James came back to Toronto early to say good-bye to my Bubie. I will always be grateful that James was able to be there to hold my hand. We were still embracing James' new life. This was a small reminder of the reasons to keep focused on living (with laughter and joy, of course). The pain and grief is still very real. In some sense, I think it is compounded within the context of our current circumstances. I give myself permission to feel grief in all its forms, but I also have to make a conscious effort to remember the positive. There still exists a depth of happiness. The sadness does not negate that happiness, but rather, I believe it makes it possible, because of the dichotomous nature of the emotional spectrum. 

The next few months are a blur (to some extent). My siblings and I all traveled to Israel to celebrate my grandfather's ninetieth birthday.
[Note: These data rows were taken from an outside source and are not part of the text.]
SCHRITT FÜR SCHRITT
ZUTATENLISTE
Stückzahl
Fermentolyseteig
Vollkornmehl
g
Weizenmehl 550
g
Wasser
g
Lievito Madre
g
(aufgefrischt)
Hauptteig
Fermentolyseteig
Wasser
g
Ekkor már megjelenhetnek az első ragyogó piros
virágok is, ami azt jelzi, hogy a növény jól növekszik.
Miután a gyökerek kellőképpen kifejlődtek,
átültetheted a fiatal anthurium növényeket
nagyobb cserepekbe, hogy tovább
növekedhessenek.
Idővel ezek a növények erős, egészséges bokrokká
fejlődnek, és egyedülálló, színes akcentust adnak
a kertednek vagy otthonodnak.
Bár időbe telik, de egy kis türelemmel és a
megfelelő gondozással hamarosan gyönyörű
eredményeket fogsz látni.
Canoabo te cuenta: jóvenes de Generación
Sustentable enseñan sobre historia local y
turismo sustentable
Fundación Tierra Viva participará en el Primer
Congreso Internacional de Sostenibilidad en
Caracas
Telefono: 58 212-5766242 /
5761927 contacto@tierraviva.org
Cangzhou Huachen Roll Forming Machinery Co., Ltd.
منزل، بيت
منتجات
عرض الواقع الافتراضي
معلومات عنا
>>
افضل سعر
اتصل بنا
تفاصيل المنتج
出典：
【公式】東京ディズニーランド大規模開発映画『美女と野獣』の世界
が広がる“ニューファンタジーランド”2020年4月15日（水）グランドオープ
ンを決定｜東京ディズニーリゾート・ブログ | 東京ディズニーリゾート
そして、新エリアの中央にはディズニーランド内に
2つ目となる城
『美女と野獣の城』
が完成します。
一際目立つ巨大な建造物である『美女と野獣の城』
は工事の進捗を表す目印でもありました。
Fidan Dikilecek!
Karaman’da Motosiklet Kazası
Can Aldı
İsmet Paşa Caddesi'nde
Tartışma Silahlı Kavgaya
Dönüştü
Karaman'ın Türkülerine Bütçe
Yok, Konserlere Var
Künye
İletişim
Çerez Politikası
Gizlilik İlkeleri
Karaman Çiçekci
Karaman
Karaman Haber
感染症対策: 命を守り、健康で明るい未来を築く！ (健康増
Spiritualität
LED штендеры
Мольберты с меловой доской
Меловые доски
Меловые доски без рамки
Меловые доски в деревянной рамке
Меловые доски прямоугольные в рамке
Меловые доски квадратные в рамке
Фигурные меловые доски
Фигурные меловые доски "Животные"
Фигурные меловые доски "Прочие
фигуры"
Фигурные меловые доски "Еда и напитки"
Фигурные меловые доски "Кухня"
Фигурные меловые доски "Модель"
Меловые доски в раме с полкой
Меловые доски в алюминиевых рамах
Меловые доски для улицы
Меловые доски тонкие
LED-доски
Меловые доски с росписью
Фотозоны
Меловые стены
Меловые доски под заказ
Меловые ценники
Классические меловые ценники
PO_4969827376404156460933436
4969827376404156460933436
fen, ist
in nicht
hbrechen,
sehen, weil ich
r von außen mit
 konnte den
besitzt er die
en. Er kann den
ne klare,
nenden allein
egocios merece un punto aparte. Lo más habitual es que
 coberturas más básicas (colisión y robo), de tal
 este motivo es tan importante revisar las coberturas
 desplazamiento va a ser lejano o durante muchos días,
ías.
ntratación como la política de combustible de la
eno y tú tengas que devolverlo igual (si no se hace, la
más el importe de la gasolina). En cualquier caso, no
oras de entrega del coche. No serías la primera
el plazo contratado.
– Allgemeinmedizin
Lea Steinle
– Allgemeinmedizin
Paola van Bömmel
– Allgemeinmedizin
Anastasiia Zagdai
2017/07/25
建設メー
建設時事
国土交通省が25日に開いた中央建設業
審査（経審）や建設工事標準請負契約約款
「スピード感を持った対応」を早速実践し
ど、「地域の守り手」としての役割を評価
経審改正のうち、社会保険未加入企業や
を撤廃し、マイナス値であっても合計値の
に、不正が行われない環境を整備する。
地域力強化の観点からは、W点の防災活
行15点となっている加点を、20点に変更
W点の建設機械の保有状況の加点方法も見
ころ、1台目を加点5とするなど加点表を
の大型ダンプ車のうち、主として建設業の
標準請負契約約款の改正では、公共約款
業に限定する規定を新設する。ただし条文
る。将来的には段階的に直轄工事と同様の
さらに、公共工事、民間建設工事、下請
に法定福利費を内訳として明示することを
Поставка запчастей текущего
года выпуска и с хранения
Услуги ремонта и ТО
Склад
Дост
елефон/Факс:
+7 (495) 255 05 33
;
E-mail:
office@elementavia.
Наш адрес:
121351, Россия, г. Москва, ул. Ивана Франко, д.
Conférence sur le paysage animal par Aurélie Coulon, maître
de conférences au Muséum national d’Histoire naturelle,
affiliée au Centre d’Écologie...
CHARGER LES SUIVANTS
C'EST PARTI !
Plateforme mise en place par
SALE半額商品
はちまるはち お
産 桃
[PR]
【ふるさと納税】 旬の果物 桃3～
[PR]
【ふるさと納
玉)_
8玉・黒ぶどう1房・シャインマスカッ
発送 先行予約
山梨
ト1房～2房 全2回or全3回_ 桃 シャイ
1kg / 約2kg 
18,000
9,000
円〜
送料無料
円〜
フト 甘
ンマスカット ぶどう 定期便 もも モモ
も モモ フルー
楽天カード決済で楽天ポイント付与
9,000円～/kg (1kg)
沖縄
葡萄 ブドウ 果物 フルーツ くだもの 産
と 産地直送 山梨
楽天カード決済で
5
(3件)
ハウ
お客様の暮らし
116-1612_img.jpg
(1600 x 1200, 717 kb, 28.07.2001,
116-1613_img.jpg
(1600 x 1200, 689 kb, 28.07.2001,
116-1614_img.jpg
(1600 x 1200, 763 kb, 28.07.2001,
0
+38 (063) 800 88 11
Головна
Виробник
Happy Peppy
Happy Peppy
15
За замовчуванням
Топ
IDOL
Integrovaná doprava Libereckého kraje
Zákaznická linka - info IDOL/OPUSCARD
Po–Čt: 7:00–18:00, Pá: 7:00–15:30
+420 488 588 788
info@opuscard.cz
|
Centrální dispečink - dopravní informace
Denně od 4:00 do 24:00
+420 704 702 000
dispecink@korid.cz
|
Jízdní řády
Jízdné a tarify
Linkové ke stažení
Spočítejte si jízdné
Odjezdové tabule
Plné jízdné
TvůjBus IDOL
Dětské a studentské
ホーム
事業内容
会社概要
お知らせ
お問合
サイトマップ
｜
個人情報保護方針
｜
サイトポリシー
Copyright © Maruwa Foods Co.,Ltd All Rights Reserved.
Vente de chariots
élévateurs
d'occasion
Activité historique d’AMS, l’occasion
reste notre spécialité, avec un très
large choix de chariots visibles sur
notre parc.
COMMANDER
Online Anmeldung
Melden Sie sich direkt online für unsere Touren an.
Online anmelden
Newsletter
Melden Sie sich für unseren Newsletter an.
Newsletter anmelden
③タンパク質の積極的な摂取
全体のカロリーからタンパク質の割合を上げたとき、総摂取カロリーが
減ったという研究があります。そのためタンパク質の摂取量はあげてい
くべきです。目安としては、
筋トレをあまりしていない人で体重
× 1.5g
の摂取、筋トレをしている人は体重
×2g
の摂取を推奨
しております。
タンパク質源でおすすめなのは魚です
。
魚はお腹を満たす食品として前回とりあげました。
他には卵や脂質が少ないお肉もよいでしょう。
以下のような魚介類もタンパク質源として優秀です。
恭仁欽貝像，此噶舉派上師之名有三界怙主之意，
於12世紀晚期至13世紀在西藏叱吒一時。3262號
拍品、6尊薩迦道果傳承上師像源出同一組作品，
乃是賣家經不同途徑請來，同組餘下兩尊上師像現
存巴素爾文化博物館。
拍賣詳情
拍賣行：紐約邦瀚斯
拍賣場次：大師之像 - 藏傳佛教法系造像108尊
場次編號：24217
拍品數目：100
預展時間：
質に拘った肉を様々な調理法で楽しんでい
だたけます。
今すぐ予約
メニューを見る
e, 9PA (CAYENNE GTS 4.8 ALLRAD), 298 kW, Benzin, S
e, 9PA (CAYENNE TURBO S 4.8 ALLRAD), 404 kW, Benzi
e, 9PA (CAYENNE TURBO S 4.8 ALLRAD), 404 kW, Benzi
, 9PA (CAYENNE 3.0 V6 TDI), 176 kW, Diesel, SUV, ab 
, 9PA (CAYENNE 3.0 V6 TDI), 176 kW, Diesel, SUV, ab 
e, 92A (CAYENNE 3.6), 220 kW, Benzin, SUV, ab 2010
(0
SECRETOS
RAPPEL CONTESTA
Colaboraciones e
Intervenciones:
All of my cousins were together for the first time ever. It was wonderful to be surrounded by family, and to celebrate my grandfather's birthday together with shared memories (both new and old). James and I were also starting to plan for our wedding to be in July. James' health and stability were reason to move forward with our dreams for the future. I somehow managed to complete my semester (and degree), and I gave my notice at work to prepare for the move to Victoria with James.

James and I celebrated his 1 year post-transplant anniversary in honor and memory of his donor and donor family. James' lung function had a slight decline after his assessment. We learned that Grade 1 Acute Rejection was found on James' bronchoscopy. Grade 1 Acute Rejection is mild and rarely requires treatment, because it resolves on its own. The decline in lung function was thought to be the result of the bronchoscopy and was also expected to recover within time. Unfortunately, James' lung function didn't recover, and treatment was complicated by the emergence of the Shingles virus (two weeks before the wedding, that is). We had a perfect year with few to no complications, and in truth, James and I felt no real reason for concern (nor did the Transplant Team indicate otherwise).

Our wedding was absolutely magical. It was truly the most incredible evening of my life. I didn't know it was possible to feel the level an depth of happiness and joy. The following morning, James' lung function took a drastic decline. The rest of the year from there is documented in this blog. Everything can change in a moment. 

This past year was filled with lessons about life and living. It is important to acknowledge that James and I lit a lot of memories candles for members of our CF and Transplant "family" (including one this morning, for Richard, and for his wife, Paula, always in our hearts and minds). I suppose that this past year was a celebration of life; both lives lived and lives lost.